Lake O Vegetation Too Low
The rise in Lake Okeechobee levels has slowed down in the past few months, putting it closer to the top of the ecological envelope, which is the range that provides ecological benefits to the Lake’s ecosystem. Major blue-green algae blooms have ended on the lake.
However, the Lake has been too high for too long, compromising the submerged aquatic vegetation (SAV) and the ecosystem as a whole. Currently, SAV in the lake is at an all-time low of 2,500 acres based on preliminary data from the South Florida Water Management District since it peaked in 2009 at more than 50,000 acres.

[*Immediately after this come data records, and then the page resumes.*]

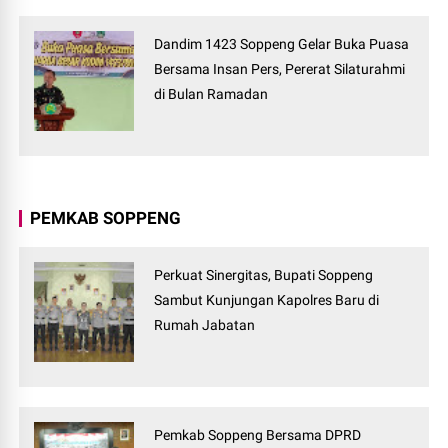
Dandim 1423 Soppeng Gelar Buka Puasa
Bersama Insan Pers, Pererat Silaturahmi
di Bulan Ramadan
PEMKAB SOPPENG
Perkuat Sinergitas, Bupati Soppeng
Sambut Kunjungan Kapolres Baru di
Rumah Jabatan
Pemkab Soppeng Bersama DPRD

This year’s coverage is far below the restoration goals of 40,000 acres of SAV that provides adequate habitat for fish and wildlife, stabilizes sediments, and helps remove phosphorous from the water.

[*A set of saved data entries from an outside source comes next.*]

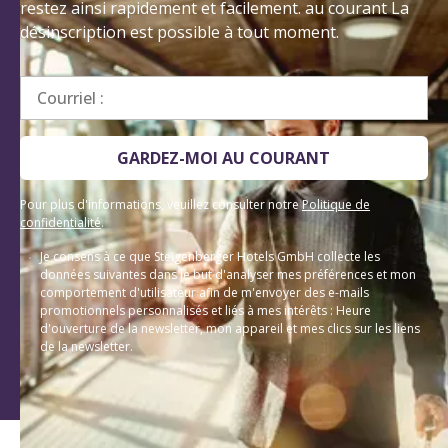
Courriel :
GARDEZ-MOI AU COURANT
Pour plus d'informations, veuillez consulter notre
Politique de
confidentialité
.
Je consens à ce que Steigenberger Hotels GmbH collecte les
données suivantes dans le but d'analyser mes préférences et mon
comportement d'utilisateur afin de m'envoyer des e-mails
promotionnels personnalisés et liés à mes intérêts : Heure
d'ouverture de la newsletter, mon appareil et mes clics sur les liens
de la newsletter.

“The lake will need several years of management at lower levels between 12 to 15 feet in order to recover the SAV community and provide maximum habitat for wading birds,” said SCCF Research & Policy Associate Leah Reidenbach.
While the increase in lake levels has been reduced, flow to the Caloosahatchee Estuary has been increasing in recent weeks, primarily caused by rainfall and runoff within the watershed. The current 14-day average flow at the WP Franklin Lock and Dam (S-79) is 2,755 cubic feet per second (cfs) and has been in the damaging flow envelope (>2,600cfs; RECOVER 2020) for three days.
“With rainfall predicted in the region for the next few days, higher flows from the watershed are to be expected and may have a negative effect on water quality and clarity,” said Reidenbach.